Je les vois ruer leur échine dans l’inertie des foules, ils tapent et tirent, houspillent à perte d’air tous les marauds et les greluches, ils foncent, l’un après l’autre, têtus, menaçants, criant peur et colère, ils avancent et sur le trajet, cela fait des houles de pétrole labourées par l’étrave, avec des rugissements de meute, cela fait des blessés et des mourants qui tombent. Cela fait mal à voir, cela fait le cœur qui remue, s’abîme, coule au fond du ventre avec un appel mou. Et puis je me dis, allez, je me dis que c’est la fin, tu la vois, la fin, là, je me dis. Alors, je fonce à mon tour puisque c’est, je cogne et je renverse puisque c’est la fin, je vais me la bouffer cette dernière, cette ultime, j’irai me les choper, le feu aux poings, la bave aux dents, je me vais te les assommer, les gredins, les boute-feux, les pirates, à grandes lattes, à bouffées de claques, d’uppercuts, d’atemi et de shime, à grandes beuglées de gorille, à force de torsion et de coups, de croc-en-jambe, de taille et d’estoc, tu vas voir, tous, je me vais te les fendre, te les casser, tasser, tabasser, écraser, dérouiller tous, tous, ensemble ou l’un après l’autre m’en fiche, tu vas voir, le nez écrabouillé, les oreilles rougies, les lèvres tuméfiées, paupières gonflées, je vais, je vais, je vais te me les, tu entends, je me vais te les réduire en miettes. Et puis, et puis, oh, après…

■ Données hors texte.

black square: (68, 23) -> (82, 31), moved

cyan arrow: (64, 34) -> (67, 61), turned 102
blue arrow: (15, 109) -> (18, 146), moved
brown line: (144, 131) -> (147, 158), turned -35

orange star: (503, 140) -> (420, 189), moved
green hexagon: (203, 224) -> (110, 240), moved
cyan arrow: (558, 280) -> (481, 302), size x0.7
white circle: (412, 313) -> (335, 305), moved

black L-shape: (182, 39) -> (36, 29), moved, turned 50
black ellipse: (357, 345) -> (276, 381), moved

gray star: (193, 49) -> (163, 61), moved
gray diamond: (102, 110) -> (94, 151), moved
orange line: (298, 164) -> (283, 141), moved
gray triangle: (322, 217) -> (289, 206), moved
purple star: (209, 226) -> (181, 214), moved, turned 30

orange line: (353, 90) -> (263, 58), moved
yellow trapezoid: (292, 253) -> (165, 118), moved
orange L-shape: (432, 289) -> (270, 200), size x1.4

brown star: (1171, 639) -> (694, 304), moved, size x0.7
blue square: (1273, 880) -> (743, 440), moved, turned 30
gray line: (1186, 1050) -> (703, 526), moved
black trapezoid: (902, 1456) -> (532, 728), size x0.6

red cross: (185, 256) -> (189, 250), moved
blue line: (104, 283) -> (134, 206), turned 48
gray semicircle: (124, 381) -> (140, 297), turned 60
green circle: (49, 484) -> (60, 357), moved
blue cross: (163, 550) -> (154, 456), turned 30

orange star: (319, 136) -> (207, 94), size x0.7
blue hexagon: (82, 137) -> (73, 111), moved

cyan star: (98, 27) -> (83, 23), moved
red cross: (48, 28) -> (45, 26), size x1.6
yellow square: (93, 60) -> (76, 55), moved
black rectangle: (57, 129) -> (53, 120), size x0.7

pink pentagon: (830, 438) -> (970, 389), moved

Après, alors, quand il y aura tant de silence et d’espace, quand j’aurai fait le vide à perte de vue, qu’il n’y aura que des fous allongés bras en croix, alors. Le souffle revenu, le cœur revenu, l’âme revenue, j'irai m’asseoir. Je sentirai mes membres détachés l’un puis l’autre, défaits de leur douleur, l’un puis l’autre. Je sentirai s’évanouir les tremblements de la peur, se dénouer l’enlacement des ecchymoses. Et, tu sais, il y aura, comment dire cette chose. Tu sais. Les yeux fermés, narines ouvertes, le corps aspiré par les anges, il y aura cette paix. Il y aura des étoiles sous mes paupières closes, une haleine féminine frémira à mon oreille, le soleil baisera ma poitrine. Forcément, j’aurai un sourire. Je me dirai : voilà. C’est le début. Maintenant, c’est le début. Tout commence.
Et puis, dans cette paix, je reconnaîtrai une angoisse, me reviendront les images du combat, les flashes et les crashes, et je saurai… Comme j’étais bien quand je luttais !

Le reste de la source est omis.